§ **What the task requires**
Copy exactly the lines of the material below that run from the one containing "hun land. Met een speciaal" through the one containing "Ook zijn er ontmoetingen met". Copy no other lines.

+++

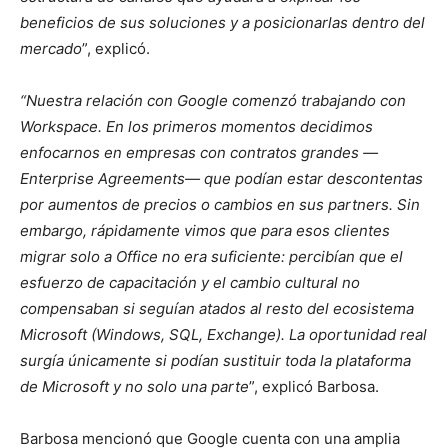
beneficios de sus soluciones y a posicionarlas dentro del
mercado
”, explicó.
“Nuestra relación con Google comenzó trabajando con
Workspace. En los primeros momentos decidimos
enfocarnos en empresas con contratos grandes —
Enterprise Agreements— que podían estar descontentas
por aumentos de precios o cambios en sus partners. Sin
embargo, rápidamente vimos que para esos clientes
migrar solo a Office no era suficiente: percibían que el
esfuerzo de capacitación y el cambio cultural no
compensaban si seguían atados al resto del ecosistema
Microsoft (Windows, SQL, Exchange). La oportunidad real
surgía únicamente si podían sustituir toda la plataforma
de Microsoft y no solo una parte
”, explicó Barbosa.
Barbosa mencionó que Google cuenta con una amplia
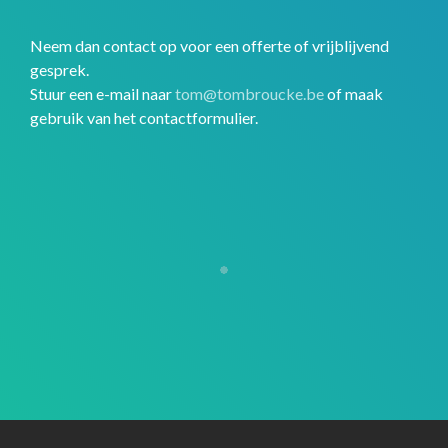
Neem dan contact op voor een offerte of vrijblijvend
gesprek.
Stuur een e-mail naar
tom@tombroucke.be
of maak
gebruik van het contactformulier.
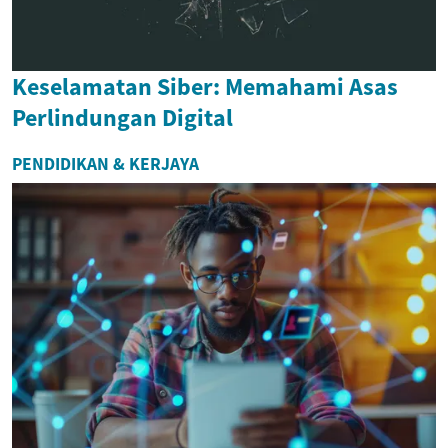
Keselamatan Siber: Memahami Asas
Perlindungan Digital
PENDIDIKAN & KERJAYA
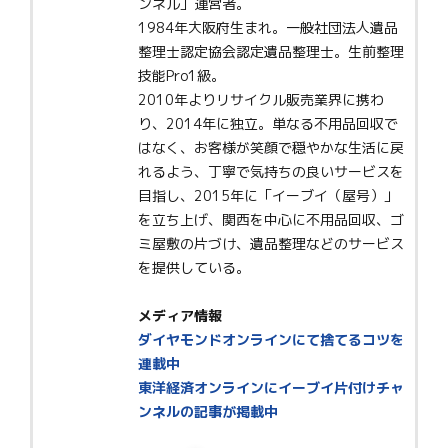
ンネル」運営者。
1984年大阪府生まれ。一般社団法人遺品
整理士認定協会認定遺品整理士。生前整理
技能Pro1級。
2010年よりリサイクル販売業界に携わ
り、2014年に独立。単なる不用品回収で
はなく、お客様が笑顔で穏やかな生活に戻
れるよう、丁寧で気持ちの良いサービスを
目指し、2015年に「イーブイ（屋号）」
を立ち上げ、関西を中心に不用品回収、ゴ
ミ屋敷の片づけ、遺品整理などのサービス
を提供している。
メディア情報
ダイヤモンドオンラインにて捨てるコツを
連載中
東洋経済オンラインにイーブイ片付けチャ
ンネルの記事が掲載中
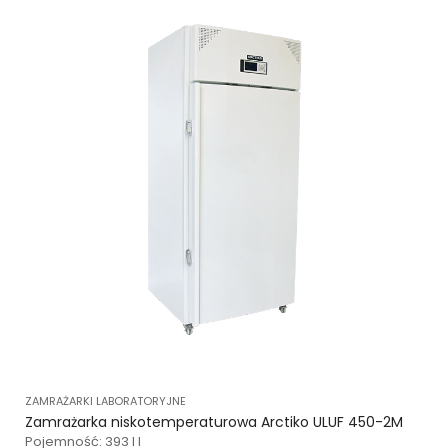
ZAMRAŻARKI LABORATORYJNE
Zamrażarka niskotemperaturowa Arctiko ULUF 450-2M
Pojemność: 393 l l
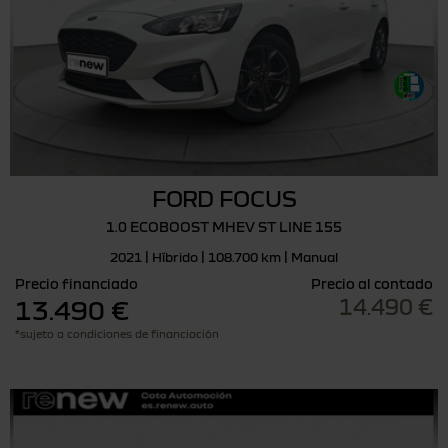
FORD FOCUS
1.0 ECOBOOST MHEV ST LINE 155
2021 | Híbrido | 108.700 km | Manual
Precio financiado
Precio al contado
14.490 €
13.490 €
*sujeto a condiciones de financiación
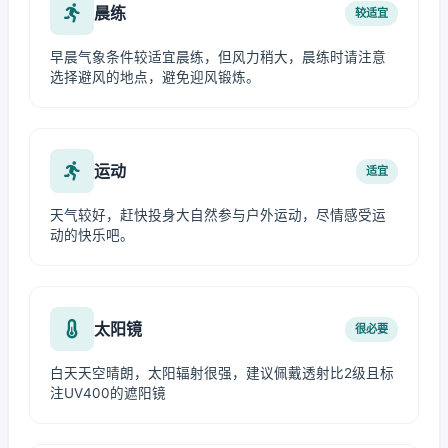
晨练
较适宜
早晨气象条件较适宜晨练，但风力稍大，晨练时请注意
选择避风的地点，避免迎风锻炼。
运动
适宜
天气较好，赶快投身大自然参与户外运动，尽情感受运
动的快乐吧。
太阳镜
很必要
白天天空晴朗，太阳辐射很强，建议佩戴透射比2级且标
注UV400的遮阳镜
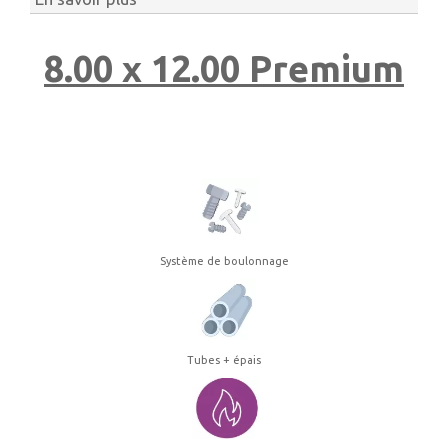
8.00 x 12.00 Premium
Système de boulonnage
Tubes + épais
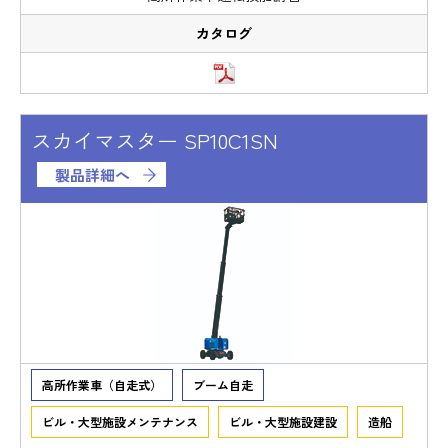
スカイマスター SP10C1SN
製品詳細へ
高所作業車（自走式）
ブーム自走
ビル・大型施設メンテナンス
ビル・大型施設建設
造船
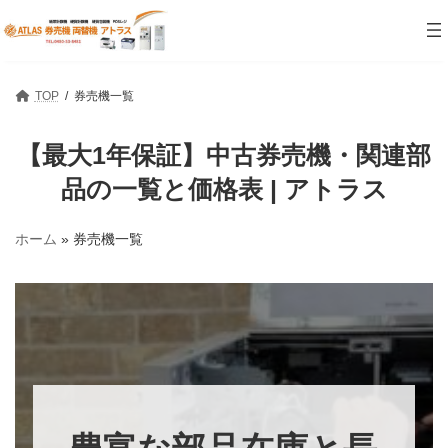
コ
ナ
ン
ビ
テ
ゲ
ン
ー
ツ
シ
TOP
券売機一覧
へ
ョ
ス
ン
キ
に
【最大1年保証】中古券売機・関連部
ッ
移
プ
動
品の一覧と価格表 | アトラス
ホーム
»
券売機一覧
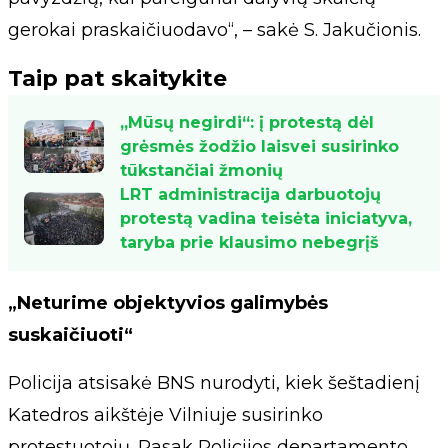
gerokai praskaičiuodavo“, – sakė S. Jakučionis.
Taip pat skaitykite
„Mūsų negirdi“: į protestą dėl
grėsmės žodžio laisvei susirinko
tūkstančiai žmonių
LRT administracija darbuotojų
protestą vadina teisėta iniciatyva,
taryba prie klausimo nebegrįš
„Neturime objektyvios galimybės
suskaičiuoti“
Policija atsisakė BNS nurodyti, kiek šeštadienį
Katedros aikštėje Vilniuje susirinko
protestuotojų. Pasak Policijos departamento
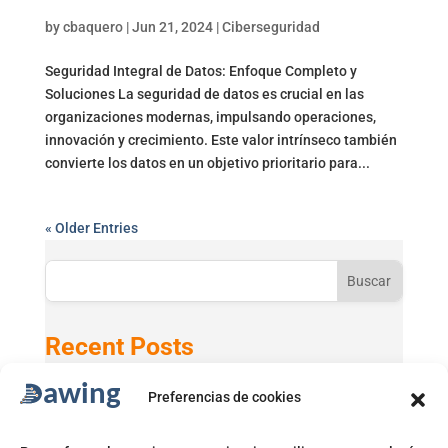
by
cbaquero
|
Jun 21, 2024
|
Ciberseguridad
Seguridad Integral de Datos: Enfoque Completo y
Soluciones La seguridad de datos es crucial en las
organizaciones modernas, impulsando operaciones,
innovación y crecimiento. Este valor intrínseco también
convierte los datos en un objetivo prioritario para...
« Older Entries
Buscar
Recent Posts
Preferencias de cookies
Active Directory 2025 con Windows 11 24H2
GPT-5 en Microsoft 365 Copilot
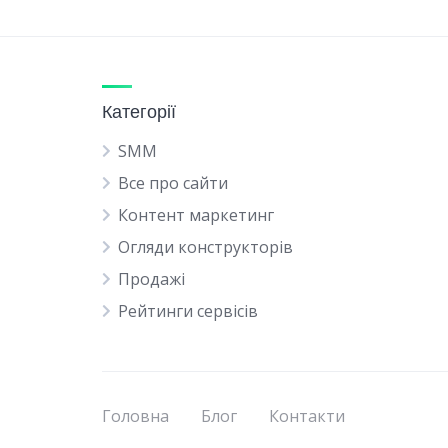
Категорії
SMM
Все про сайти
Контент маркетинг
Огляди конструкторів
Продажі
Рейтинги сервісів
Головна
Блог
Контакти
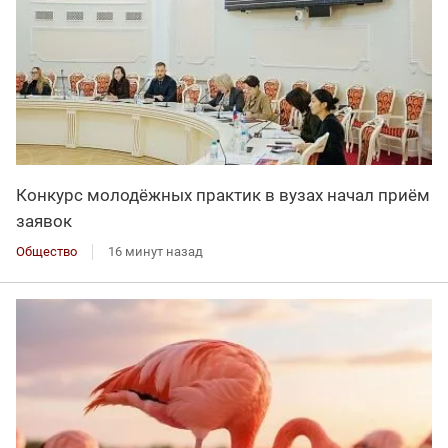
Конкурс молодёжных практик в вузах начал приём
заявок
Общество
16 минут назад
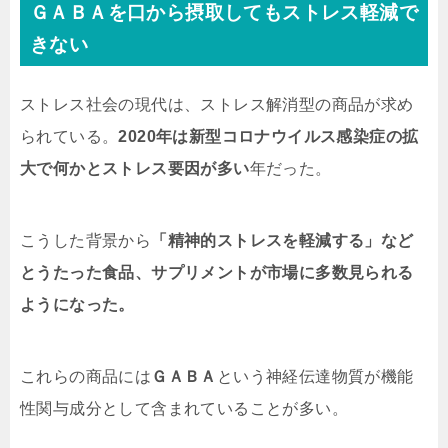
ＧＡＢＡを口から摂取してもストレス軽減で
きない
ストレス社会の現代は、ストレス解消型の商品が求め
られている。
2020年は新型コロナウイルス感染症の拡
大で何かとストレス要因が多い
年だった。
こうした背景から
「精神的ストレスを軽減する」など
とうたった食品、サプリメントが市場に多数見られる
ようになった。
これらの商品には
ＧＡＢＡ
という神経伝達物質が機能
性関与成分として含まれていることが多い。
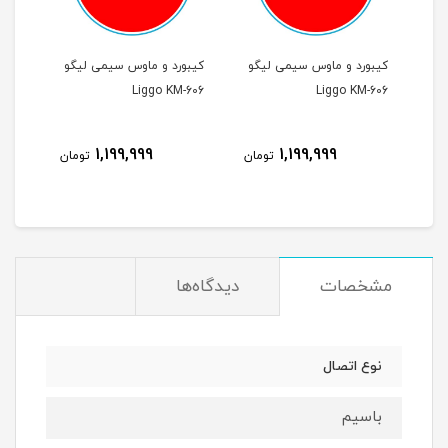
گو
کیبورد و ماوس سیمی لیگو
کیبورد و ماوس سیمی لیگو
کیبو
-606
Liggo KM-606
Liggo KM-606
1,199,999
1,199,999
مان
تومان
تومان
مشخصات
دیدگاه‌ها
نوع اتصال
باسیم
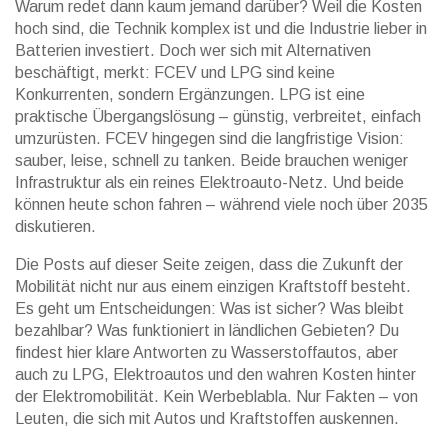
Warum redet dann kaum jemand darüber? Weil die Kosten
hoch sind, die Technik komplex ist und die Industrie lieber in
Batterien investiert. Doch wer sich mit Alternativen
beschäftigt, merkt: FCEV und LPG sind keine
Konkurrenten, sondern Ergänzungen. LPG ist eine
praktische Übergangslösung – günstig, verbreitet, einfach
umzurüsten. FCEV hingegen sind die langfristige Vision:
sauber, leise, schnell zu tanken. Beide brauchen weniger
Infrastruktur als ein reines Elektroauto-Netz. Und beide
können heute schon fahren – während viele noch über 2035
diskutieren.
Die Posts auf dieser Seite zeigen, dass die Zukunft der
Mobilität nicht nur aus einem einzigen Kraftstoff besteht.
Es geht um Entscheidungen: Was ist sicher? Was bleibt
bezahlbar? Was funktioniert in ländlichen Gebieten? Du
findest hier klare Antworten zu Wasserstoffautos, aber
auch zu LPG, Elektroautos und den wahren Kosten hinter
der Elektromobilität. Kein Werbeblabla. Nur Fakten – von
Leuten, die sich mit Autos und Kraftstoffen auskennen.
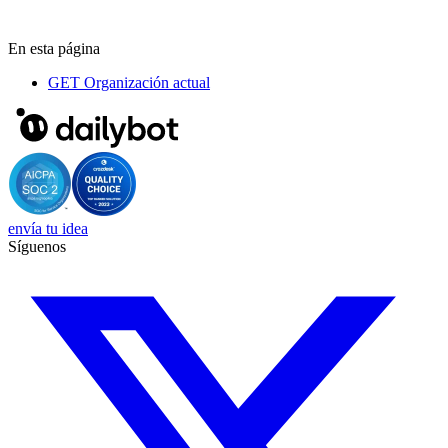
En esta página
GET
Organización actual
envía tu idea
Síguenos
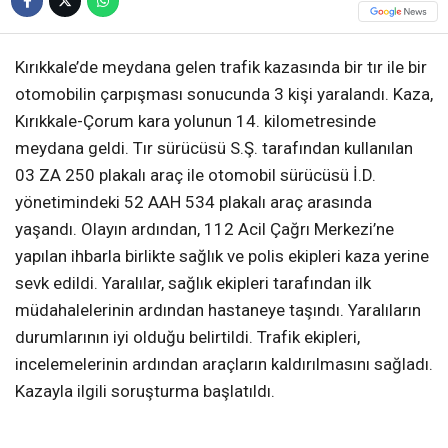
Kırıkkale’de meydana gelen trafik kazasında bir tır ile bir
otomobilin çarpışması sonucunda 3 kişi yaralandı. Kaza,
Kırıkkale-Çorum kara yolunun 14. kilometresinde
meydana geldi. Tır sürücüsü S.Ş. tarafından kullanılan
03 ZA 250 plakalı araç ile otomobil sürücüsü İ.D.
yönetimindeki 52 AAH 534 plakalı araç arasında
yaşandı. Olayın ardından, 112 Acil Çağrı Merkezi’ne
yapılan ihbarla birlikte sağlık ve polis ekipleri kaza yerine
sevk edildi. Yaralılar, sağlık ekipleri tarafından ilk
müdahalelerinin ardından hastaneye taşındı. Yaralıların
durumlarının iyi olduğu belirtildi. Trafik ekipleri,
incelemelerinin ardından araçların kaldırılmasını sağladı.
Kazayla ilgili soruşturma başlatıldı.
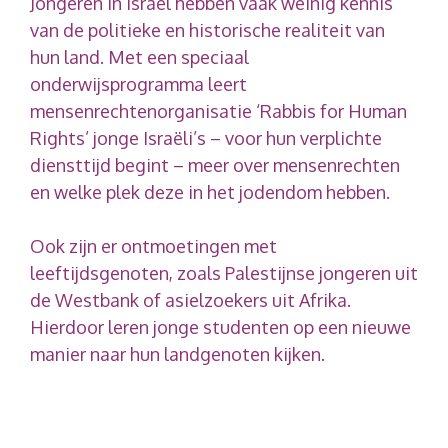
Jongeren in Israël hebben vaak weinig kennis
van de politieke en historische realiteit van
hun land. Met een speciaal
onderwijsprogramma leert
mensenrechtenorganisatie ‘Rabbis for Human
Rights’ jonge Israëli’s – voor hun verplichte
diensttijd begint – meer over mensenrechten
en welke plek deze in het jodendom hebben.
Ook zijn er ontmoetingen met
leeftijdsgenoten, zoals Palestijnse jongeren uit
de Westbank of asielzoekers uit Afrika.
Hierdoor leren jonge studenten op een nieuwe
manier naar hun landgenoten kijken.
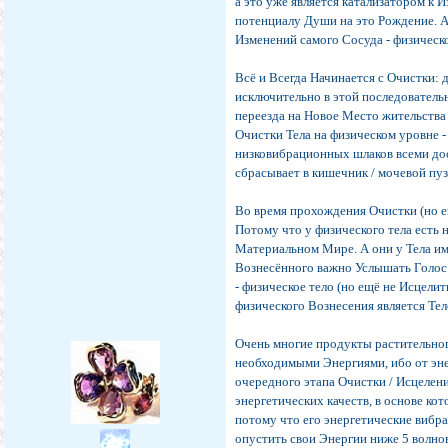
а это уже является катализатором к 
потенциалу Души на это Рождение. 
Изменений самого Сосуда - физическ
Всё и Всегда Начинается с Очистки: 
исключительно в этой последователь
переезда на Новое Место жительства
Очистки Тела на физическом уровне -
низковибрационных шлаков всеми дос
сбрасывает в кишечник / мочевой пу
Во время прохождения Очистки (но е
Потому что у физического тела есть н
Материальном Мире. А они у Тела им
Вознесённого важно Услышать Голос е
- физическое тело (но ещё не Исцели
физического Вознесения является Тел
Очень многие продукты растительно
необходимыми Энергиями, ибо от эне
очередного этапа Очистки / Исцелени
энергетических качеств, в основе ко
потому что его энергетические вибр
опустить свои Энергии ниже 5 волно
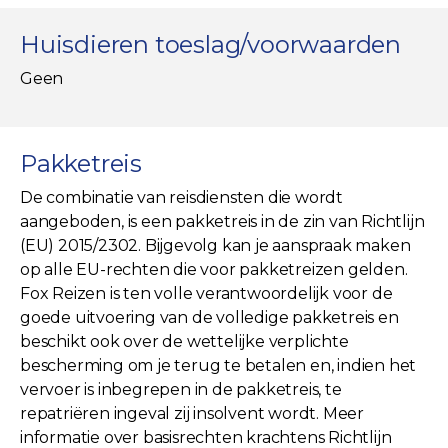
Huisdieren toeslag/voorwaarden
Geen
Pakketreis
De combinatie van reisdiensten die wordt
aangeboden, is een pakketreis in de zin van Richtlijn
(EU) 2015/2302. Bijgevolg kan je aanspraak maken
op alle EU-rechten die voor pakketreizen gelden.
Fox Reizen is ten volle verantwoordelijk voor de
goede uitvoering van de volledige pakketreis en
beschikt ook over de wettelijke verplichte
bescherming om je terug te betalen en, indien het
vervoer is inbegrepen in de pakketreis, te
repatriëren ingeval zij insolvent wordt. Meer
informatie over basisrechten krachtens Richtlijn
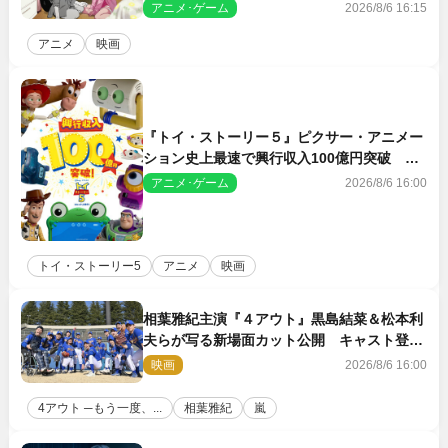
客賞・金賞受賞！
アニメ･ゲーム
2026/8/6 16:15
アニメ
映画
『トイ・ストーリー５』ピクサー・アニメー
ション史上最速で興行収入100億円突破 シ
リーズNo.1興収が目前
アニメ･ゲーム
2026/8/6 16:00
トイ・ストーリー5
アニメ
映画
相葉雅紀主演『４アウト』黒島結菜＆松本利
夫らが写る新場面カット公開 キャスト登壇
イベントも決定
映画
2026/8/6 16:00
4アウト ─もう一度、...
相葉雅紀
嵐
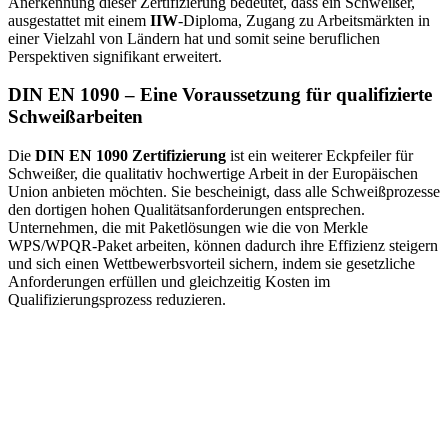
Anerkennung dieser Zertifizierung bedeutet, dass ein Schweißer,
ausgestattet mit einem
IIW
-Diploma, Zugang zu Arbeitsmärkten in
einer Vielzahl von Ländern hat und somit seine beruflichen
Perspektiven signifikant erweitert.
DIN EN 1090 – Eine Voraussetzung für qualifizierte
Schweißarbeiten
Die
DIN EN 1090 Zertifizierung
ist ein weiterer Eckpfeiler für
Schweißer, die qualitativ hochwertige Arbeit in der Europäischen
Union anbieten möchten. Sie bescheinigt, dass alle Schweißprozesse
den dortigen hohen Qualitätsanforderungen entsprechen.
Unternehmen, die mit Paketlösungen wie die von Merkle
WPS/WPQR-Paket arbeiten, können dadurch ihre Effizienz steigern
und sich einen Wettbewerbsvorteil sichern, indem sie gesetzliche
Anforderungen erfüllen und gleichzeitig Kosten im
Qualifizierungsprozess reduzieren.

+++

§ **Answer section**
hun land. Met een speciaal
onderwijsprogramma leert
mensenrechtenorganisatie ‘Rabbis for Human
Rights’ jonge Israëli’s – voor hun verplichte
diensttijd begint – meer over mensenrechten
en welke plek deze in het jodendom hebben.
Ook zijn er ontmoetingen met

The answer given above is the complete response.